- **WHAT THE TASK REQUIRES**: Please output every entry below exactly as written, leaving out any pictures.

BEGIN

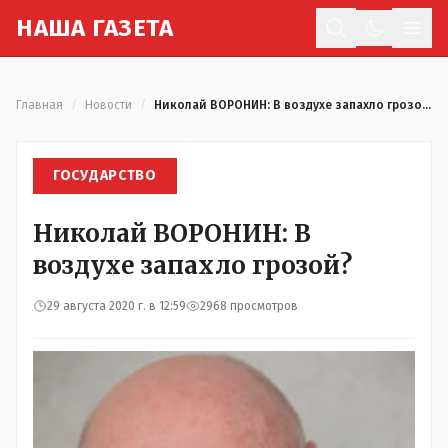
Н
АША
Г
АЗЕТА
Отк
Главная
/
Новости
/
Николай ВОРОНИН: В воздухе запахло грозой?
ГОСУДАРСТВО
Николай ВОРОНИН: В
воздухе запахло грозой?
29 августа 2020 г. в 12:59
2968 просмотров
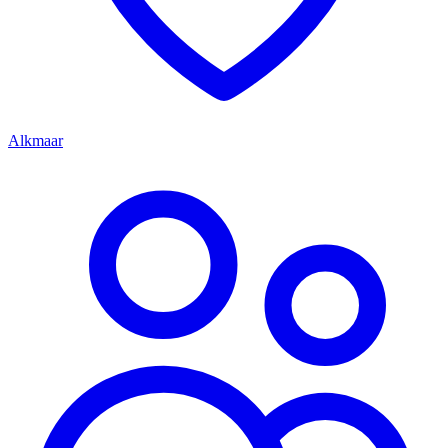
Alkmaar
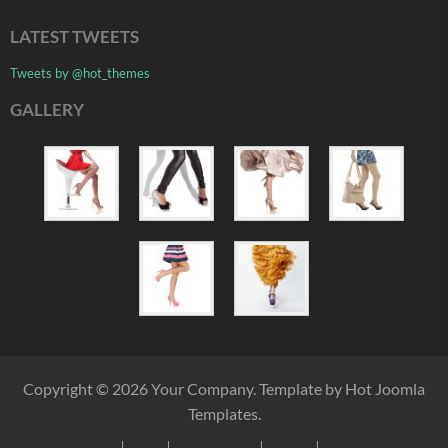
LATEST TWEETS
Tweets by @hot_themes
GALLERY
Copyright © 2026 Your Company. Template by Hot Joomla
Templates.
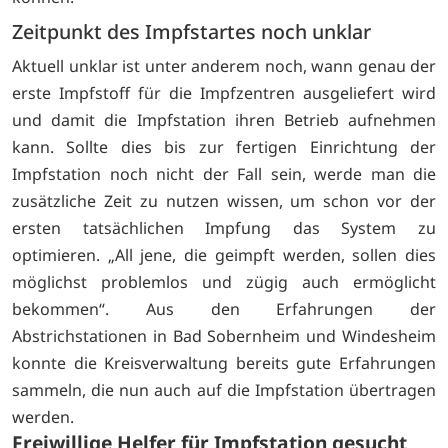
Zeitpunkt des Impfstartes noch unklar
Aktuell unklar ist unter anderem noch, wann genau der
erste Impfstoff für die Impfzentren ausgeliefert wird
und damit die Impfstation ihren Betrieb aufnehmen
kann. Sollte dies bis zur fertigen Einrichtung der
Impfstation noch nicht der Fall sein, werde man die
zusätzliche Zeit zu nutzen wissen, um schon vor der
ersten tatsächlichen Impfung das System zu
optimieren. „All jene, die geimpft werden, sollen dies
möglichst problemlos und zügig auch ermöglicht
bekommen“. Aus den Erfahrungen der
Abstrichstationen in Bad Sobernheim und Windesheim
konnte die Kreisverwaltung bereits gute Erfahrungen
sammeln, die nun auch auf die Impfstation übertragen
werden.
Freiwillige Helfer für Impfstation gesucht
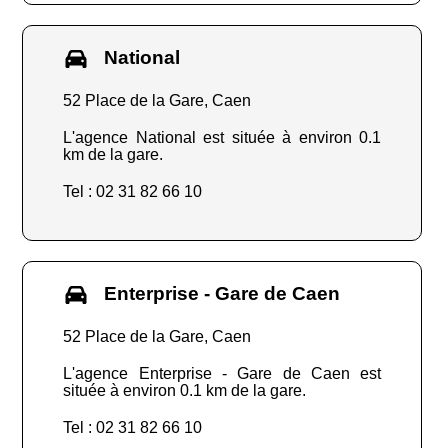
National
52 Place de la Gare, Caen
L'agence National est située à environ 0.1
km de la gare.
Tel : 02 31 82 66 10
Enterprise - Gare de Caen
52 Place de la Gare, Caen
L'agence Enterprise - Gare de Caen est
située à environ 0.1 km de la gare.
Tel : 02 31 82 66 10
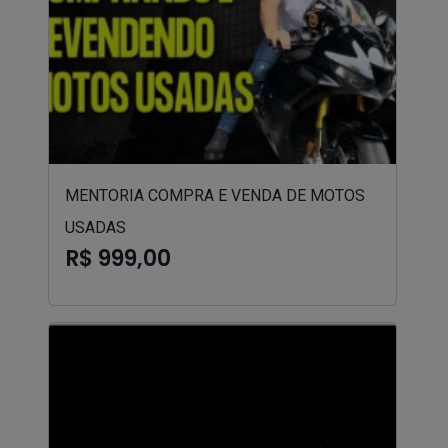
MENTORIA COMPRA E VENDA DE MOTOS
USADAS
R$ 999,00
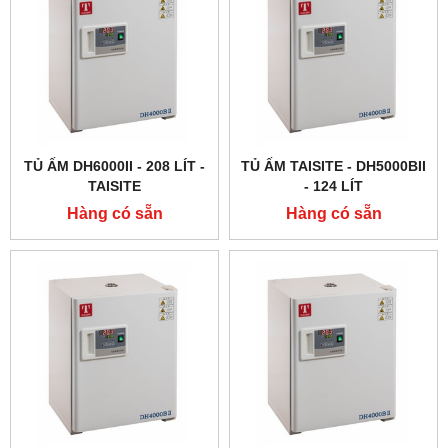
TỦ ẤM DH6000II - 208 LÍT -
TỦ ẤM TAISITE - DH5000BII
TAISITE
- 124 LÍT
Hàng có sẵn
Hàng có sẵn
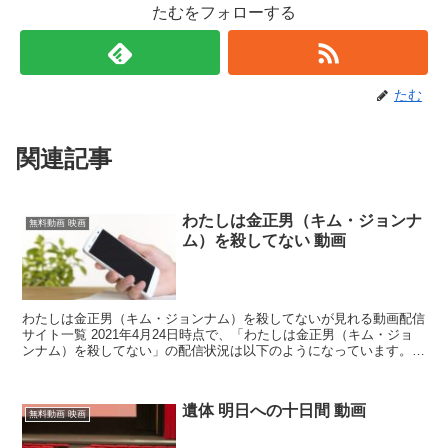
たむをフォローする
たむ
関連記事
わたしは金正男（キム・ジョンナ
無料動画 映画
ム）を殺してない 動画
わたしは金正男（キム・ジョンナム）を殺してないが見れる動画配信
サイト一覧 2021年4月24日時点で、「わたしは金正男（キム・ジョ
ンナム）を殺してない」の配信状況は以下のようになっています。
table.tableizer-table {f...
遺体 明日への十日間 動画
無料動画 映画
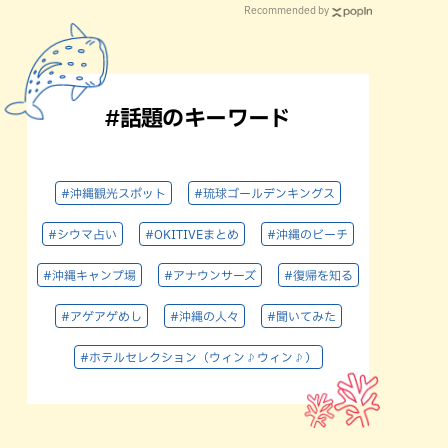
Recommended by
#話題のキーワード
#沖縄観光スポット
#琉球ゴールデンキングス
#シウマ占い
#OKITIVEまとめ
#沖縄のビーチ
#沖縄キャンプ場
#アナウンサーズ
#復帰を知る
#アゲアゲめし
#沖縄の人々
#聞いてみた
#ホテルセレクション（ウィン♪ウィン♪）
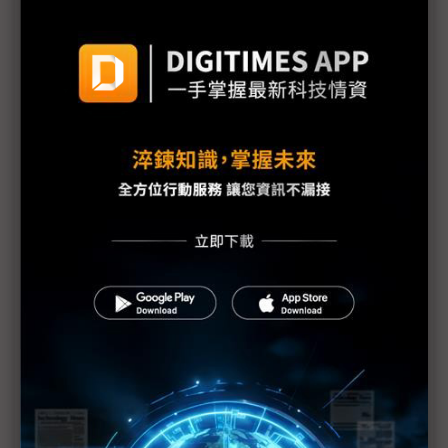
豐田日本生產線將全面復工
Sony各工廠受地震、海嘯及斷電影響最新狀況
需求疲弱加上日震 福特3廠臨時停工1週
福島縣政府開始檢測產品輻射值
原能會：輻射雲團6日飄到台灣 影響輕微
福島第1核電廠發現2具東電員工遺體
防輻射水持續外洩 東電灌高分子聚合物堵裂縫
美軍核污處理部隊分批赴日 助防範核災擴大
美汽車業：日震對銷售應無顯著影響
1號機核心恐損毀70% IAEA：日本核電廠情況仍非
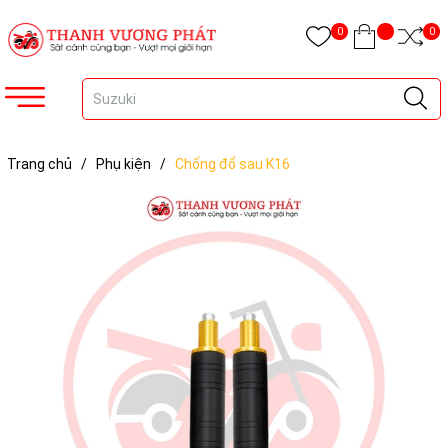
0
0
Trang chủ
/
Phụ kiện
/
Chống đổ sau K16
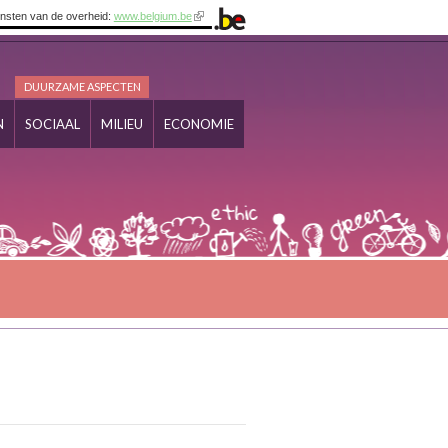
ensten van de overheid:
www.belgium.be
DUURZAME ASPECTEN
N
SOCIAAL
MILIEU
ECONOMIE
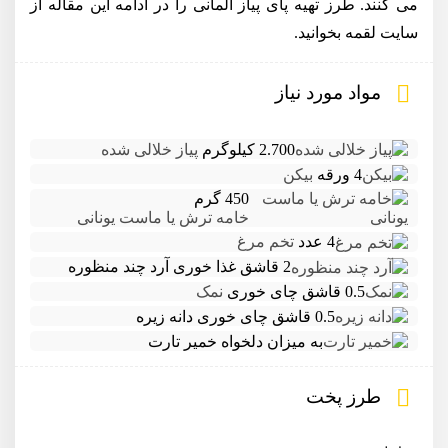
می کنند. طرز تهیه پای پیاز آلمانی را در ادامه این مقاله از
سایت لقمه بخوانید.
مواد مورد نیاز
2.700 کیلوگرم
پیاز خلالی شده
4 ورقه
بیکن
450 گرم
خامه ترش یا ماست یونانی
4 عدد
تخم مرغ
2 قاشق غذا خوری
آرد چند منظوره
0.5 قاشق چای خوری
نمک
0.5 قاشق چای خوری
دانه زیره
به میزان دلخواه
خمیر تارت
طرز پخت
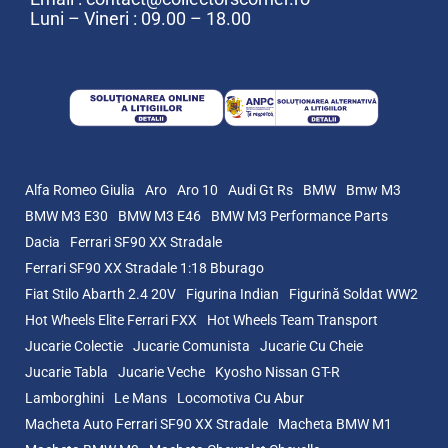
Luni – Vineri : 09.00 – 18.00
Alfa Romeo Giulia
Aro
Aro 10
Audi Gt Rs
BMW
Bmw M3
BMW M3 E30
BMW M3 E46
BMW M3 Performance Parts
Dacia
Ferrari SF90 XX Stradale
Ferrari SF90 XX Stradale 1:18 Bburago
Fiat Stilo Abarth 2.4 20V
Figurina Indian
Figurină Soldat WW2
Hot Wheels Elite Ferrari FXX
Hot Wheels Team Transport
Jucarie Colectie
Jucarie Comunista
Jucarie Cu Cheie
Jucarie Tabla
Jucarie Veche
Kyosho Nissan GT-R
Lamborghini
Le Mans
Locomotiva Cu Abur
Macheta Auto Ferrari SF90 XX Stradale
Macheta BMW M1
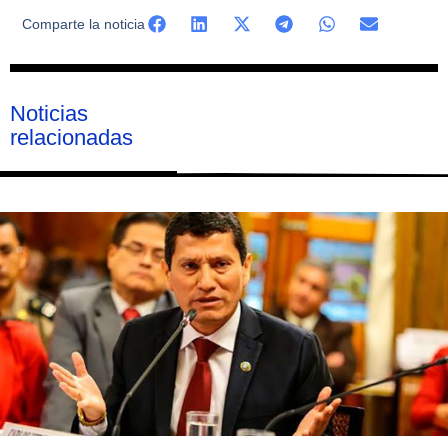
Comparte la noticia
Noticias
relacionadas
Página
Página
Página
Página
Página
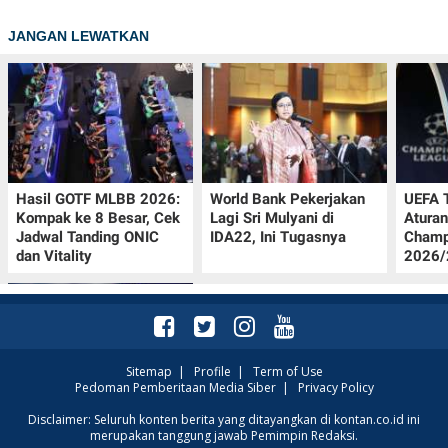
JANGAN LEWATKAN
Hasil GOTF MLBB 2026:
World Bank Pekerjakan
UEFA 
Kompak ke 8 Besar, Cek
Lagi Sri Mulyani di
Aturan
Jadwal Tanding ONIC
IDA22, Ini Tugasnya
Champ
dan Vitality
2026/2
Sitemap
|
Profile
|
Term of Use
Pedoman Pemberitaan Media Siber
|
Privacy Policy
Krisis Migrasi Ancam
Disclaimer: Seluruh konten berita yang ditayangkan di kontan.co.id ini
merupakan tanggung jawab Pemimpin Redaksi.
Status Maroko sebagai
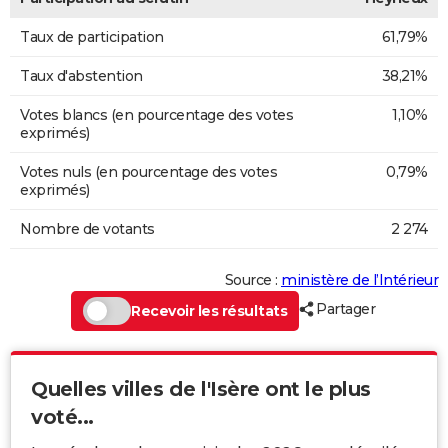
Taux de participation
61,79%
Taux d'abstention
38,21%
Votes blancs (en pourcentage des votes
1,10%
exprimés)
Votes nuls (en pourcentage des votes
0,79%
exprimés)
Nombre de votants
2 274
Source :
ministère de l’Intérieur
Partager
Recevoir les résultats
Quelles villes de l'Isère ont le plus
voté...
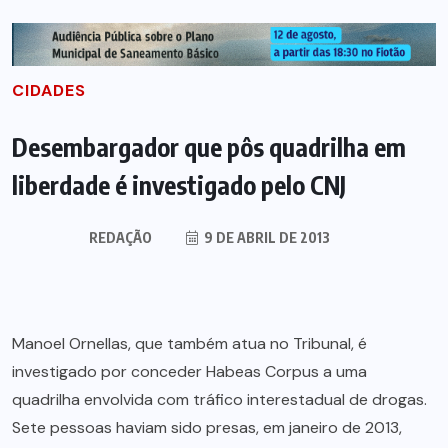
CIDADES
Desembargador que pôs quadrilha em
liberdade é investigado pelo CNJ
REDAÇÃO
9 DE ABRIL DE 2013
Manoel Ornellas, que também atua no Tribunal, é
investigado por conceder Habeas Corpus a uma
quadrilha envolvida com tráfico interestadual de drogas.
Sete pessoas haviam sido presas, em janeiro de 2013,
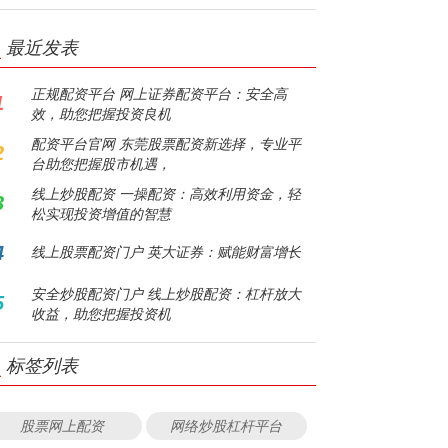
最近发表
正规配资平台 网上证券配资平台：安全高
1
效，助您把握投资良机
配资平台官网 东莞股票配资新选择，专业平
2
台助您把握股市机遇，
线上炒股配资 一操配资：高效利用资金，轻
3
松实现投资增值的智慧
4
线上股票配资门户 英大证券：赋能财富增长
安全炒股配资门户 线上炒股配资：杠杆放大
5
收益，助您把握投资机
标签列表
股票网上配资
网络炒股杠杆平台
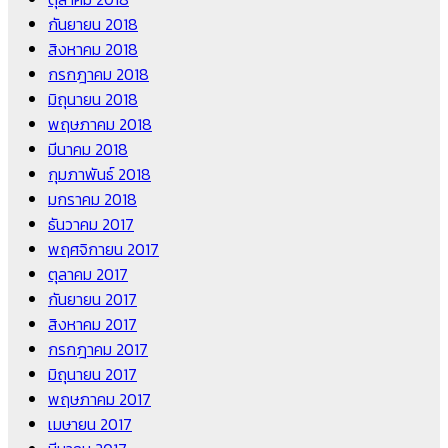
กันยายน 2018
สิงหาคม 2018
กรกฎาคม 2018
มิถุนายน 2018
พฤษภาคม 2018
มีนาคม 2018
กุมภาพันธ์ 2018
มกราคม 2018
ธันวาคม 2017
พฤศจิกายน 2017
ตุลาคม 2017
กันยายน 2017
สิงหาคม 2017
กรกฎาคม 2017
มิถุนายน 2017
พฤษภาคม 2017
เมษายน 2017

END

- **EXERCISE ANSWER**:
Н
АША
Г
АЗЕТА
Отк
Главная
/
Новости
/
Николай ВОРОНИН: В воздухе запахло грозой?
ГОСУДАРСТВО
Николай ВОРОНИН: В
воздухе запахло грозой?
29 августа 2020 г. в 12:59
2968 просмотров
Alkmaar
LATEST TWEETS
Tweets by @hot_themes
GALLERY
Copyright © 2026 Your Company. Template by Hot Joomla
Templates.
Zeitpunkt des Impfstartes noch unklar
Aktuell unklar ist unter anderem noch, wann genau der
erste Impfstoff für die Impfzentren ausgeliefert wird
und damit die Impfstation ihren Betrieb aufnehmen
kann. Sollte dies bis zur fertigen Einrichtung der
Impfstation noch nicht der Fall sein, werde man die
zusätzliche Zeit zu nutzen wissen, um schon vor der
ersten tatsächlichen Impfung das System zu
optimieren. „All jene, die geimpft werden, sollen dies
möglichst problemlos und zügig auch ermöglicht
bekommen“. Aus den Erfahrungen der
Abstrichstationen in Bad Sobernheim und Windesheim
konnte die Kreisverwaltung bereits gute Erfahrungen
sammeln, die nun auch auf die Impfstation übertragen
werden.
Freiwillige Helfer für Impfstation gesucht
National
52 Place de la Gare, Caen
L'agence National est située à environ 0.1
km de la gare.
Tel : 02 31 82 66 10
Enterprise - Gare de Caen
52 Place de la Gare, Caen
L'agence Enterprise - Gare de Caen est
située à environ 0.1 km de la gare.
Tel : 02 31 82 66 10
MENTORIA COMPRA E VENDA DE MOTOS
USADAS
R$ 999,00
TỦ ẤM DH6000II - 208 LÍT -
TỦ ẤM TAISITE - DH5000BII
TAISITE
- 124 LÍT
Hàng có sẵn
Hàng có sẵn
たむをフォローする
たむ
関連記事
わたしは金正男（キム・ジョンナ
無料動画 映画
ム）を殺してない 動画
わたしは金正男（キム・ジョンナム）を殺してないが見れる動画配信
サイト一覧 2021年4月24日時点で、「わたしは金正男（キム・ジョ
ンナム）を殺してない」の配信状況は以下のようになっています。
table.tableizer-table {f...
遺体 明日への十日間 動画
無料動画 映画
Recommended by
#話題のキーワード
#沖縄観光スポット
#琉球ゴールデンキングス
#シウマ占い
#OKITIVEまとめ
#沖縄のビーチ
#沖縄キャンプ場
#アナウンサーズ
#復帰を知る
#アゲアゲめし
#沖縄の人々
#聞いてみた
#ホテルセレクション（ウィン♪ウィン♪）
豐田日本生產線將全面復工
Sony各工廠受地震、海嘯及斷電影響最新狀況
需求疲弱加上日震 福特3廠臨時停工1週
福島縣政府開始檢測產品輻射值
原能會：輻射雲團6日飄到台灣 影響輕微
福島第1核電廠發現2具東電員工遺體
防輻射水持續外洩 東電灌高分子聚合物堵裂縫
美軍核污處理部隊分批赴日 助防範核災擴大
美汽車業：日震對銷售應無顯著影響
1號機核心恐損毀70% IAEA：日本核電廠情況仍非
0
0
Trang chủ
/
Phụ kiện
/
Chống đổ sau K16
ensten van de overheid:
www.belgium.be
DUURZAME ASPECTEN
N
SOCIAAL
MILIEU
ECONOMIE
می کنند. طرز تهیه پای پیاز آلمانی را در ادامه این مقاله از
سایت لقمه بخوانید.
مواد مورد نیاز
2.700 کیلوگرم
پیاز خلالی شده
4 ورقه
بیکن
450 گرم
خامه ترش یا ماست یونانی
4 عدد
تخم مرغ
2 قاشق غذا خوری
آرد چند منظوره
0.5 قاشق چای خوری
نمک
0.5 قاشق چای خوری
دانه زیره
به میزان دلخواه
خمیر تارت
طرز پخت
Luni – Vineri : 09.00 – 18.00
Alfa Romeo Giulia
Aro
Aro 10
Audi Gt Rs
BMW
Bmw M3
BMW M3 E30
BMW M3 E46
BMW M3 Performance Parts
Dacia
Ferrari SF90 XX Stradale
Ferrari SF90 XX Stradale 1:18 Bburago
Fiat Stilo Abarth 2.4 20V
Figurina Indian
Figurină Soldat WW2
Hot Wheels Elite Ferrari FXX
Hot Wheels Team Transport
Jucarie Colectie
Jucarie Comunista
Jucarie Cu Cheie
Jucarie Tabla
Jucarie Veche
Kyosho Nissan GT-R
Lamborghini
Le Mans
Locomotiva Cu Abur
Macheta Auto Ferrari SF90 XX Stradale
Macheta BMW M1
Comparte la noticia
Noticias
relacionadas
Página
Página
Página
Página
Página
JANGAN LEWATKAN
Hasil GOTF MLBB 2026:
World Bank Pekerjakan
UEFA 
Kompak ke 8 Besar, Cek
Lagi Sri Mulyani di
Aturan
Jadwal Tanding ONIC
IDA22, Ini Tugasnya
Champ
dan Vitality
2026/2
Sitemap
|
Profile
|
Term of Use
Pedoman Pemberitaan Media Siber
|
Privacy Policy
Krisis Migrasi Ancam
Disclaimer: Seluruh konten berita yang ditayangkan di kontan.co.id ini
merupakan tanggung jawab Pemimpin Redaksi.
Status Maroko sebagai
Taux de participation
61,79%
Taux d'abstention
38,21%
Votes blancs (en pourcentage des votes
1,10%
exprimés)
Votes nuls (en pourcentage des votes
0,79%
exprimés)
Nombre de votants
2 274
Source :
ministère de l’Intérieur
Partager
Recevoir les résultats
Quelles villes de l'Isère ont le plus
voté...
CIDADES
Desembargador que pôs quadrilha em
liberdade é investigado pelo CNJ
REDAÇÃO
9 DE ABRIL DE 2013
Manoel Ornellas, que também atua no Tribunal, é
investigado por conceder Habeas Corpus a uma
quadrilha envolvida com tráfico interestadual de drogas.
Sete pessoas haviam sido presas, em janeiro de 2013,
最近发表
正规配资平台 网上证券配资平台：安全高
1
效，助您把握投资良机
配资平台官网 东莞股票配资新选择，专业平
2
台助您把握股市机遇，
线上炒股配资 一操配资：高效利用资金，轻
3
松实现投资增值的智慧
4
线上股票配资门户 英大证券：赋能财富增长
安全炒股配资门户 线上炒股配资：杠杆放大
5
收益，助您把握投资机
标签列表
股票网上配资
网络炒股杠杆平台
กันยายน 2018
สิงหาคม 2018
กรกฎาคม 2018
มิถุนายน 2018
พฤษภาคม 2018
มีนาคม 2018
กุมภาพันธ์ 2018
มกราคม 2018
ธันวาคม 2017
พฤศจิกายน 2017
ตุลาคม 2017
กันยายน 2017
สิงหาคม 2017
กรกฎาคม 2017
มิถุนายน 2017
พฤษภาคม 2017
เมษายน 2017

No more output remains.